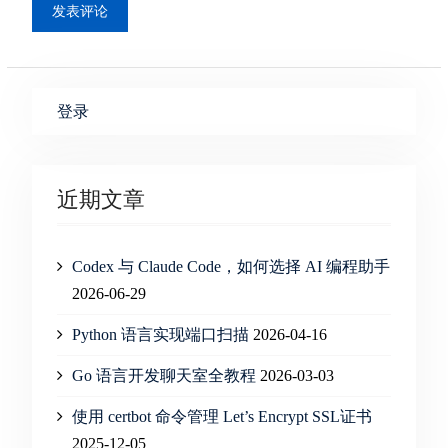
登录
近期文章
Codex 与 Claude Code，如何选择 AI 编程助手
2026-06-29
Python 语言实现端口扫描
2026-04-16
Go 语言开发聊天室全教程
2026-03-03
使用 certbot 命令管理 Let’s Encrypt SSL证书
2025-12-05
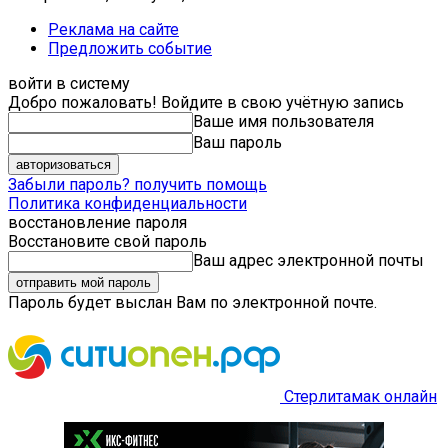
Реклама на сайте
Предложить событие
войти в систему
Добро пожаловать! Войдите в свою учётную запись
Ваше имя пользователя
Ваш пароль
Забыли пароль? получить помощь
Политика конфиденциальности
восстановление пароля
Восстановите свой пароль
Ваш адрес электронной почты
Пароль будет выслан Вам по электронной почте.
Стерлитамак онлайн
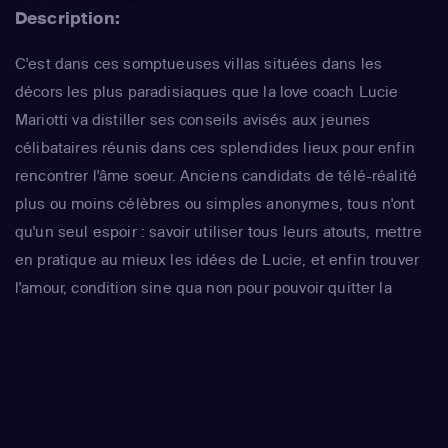
Description:
C'est dans ces somptueuses villas situées dans les
décors les plus paradisiaques que la love coach Lucie
Mariotti va distiller ses conseils avisés aux jeunes
célibataires réunis dans ces splendides lieux pour enfin
rencontrer l'âme soeur. Anciens candidats de télé-réalité
plus ou moins célèbres ou simples anonymes, tous n'ont
qu'un seul espoir : savoir utiliser tous leurs atouts, mettre
en pratique au mieux les idées de Lucie, et enfin trouver
l'amour, condition sine qua non pour pouvoir quitter la
maison...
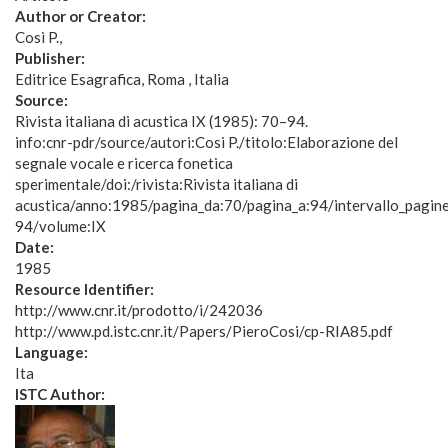
Author or Creator:
Cosi P.
Publisher:
Editrice Esagrafica, Roma , Italia
Source:
Rivista italiana di acustica IX (1985): 70–94.
info:cnr-pdr/source/autori:Cosi P./titolo:Elaborazione del
segnale vocale e ricerca fonetica
sperimentale/doi:/rivista:Rivista italiana di
acustica/anno:1985/pagina_da:70/pagina_a:94/intervallo_pagin
94/volume:IX
Date:
1985
Resource Identifier:
http://www.cnr.it/prodotto/i/242036
http://www.pd.istc.cnr.it/Papers/PieroCosi/cp-RIA85.pdf
Language:
Ita
ISTC Author:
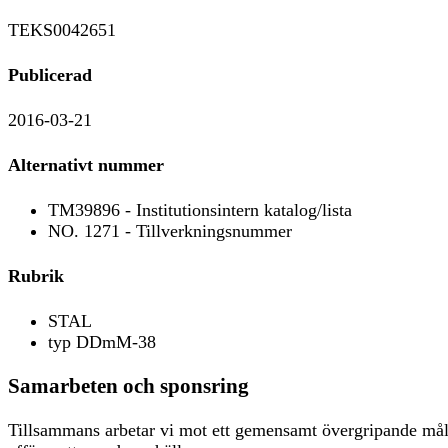
TEKS0042651
Publicerad
2016-03-21
Alternativt nummer
TM39896 - Institutionsintern katalog/lista
NO. 1271 - Tillverkningsnummer
Rubrik
STAL
typ DDmM-38
Samarbeten och sponsring
Tillsammans arbetar vi mot ett gemensamt övergripande mål, a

------------

EXERCISE -> Pull out the lines above in which the word "pour" appears.

SOLUTION TO THIS TASK ->
célibataires réunis dans ces splendides lieux pour enfin
l'amour, condition sine qua non pour pouvoir quitter la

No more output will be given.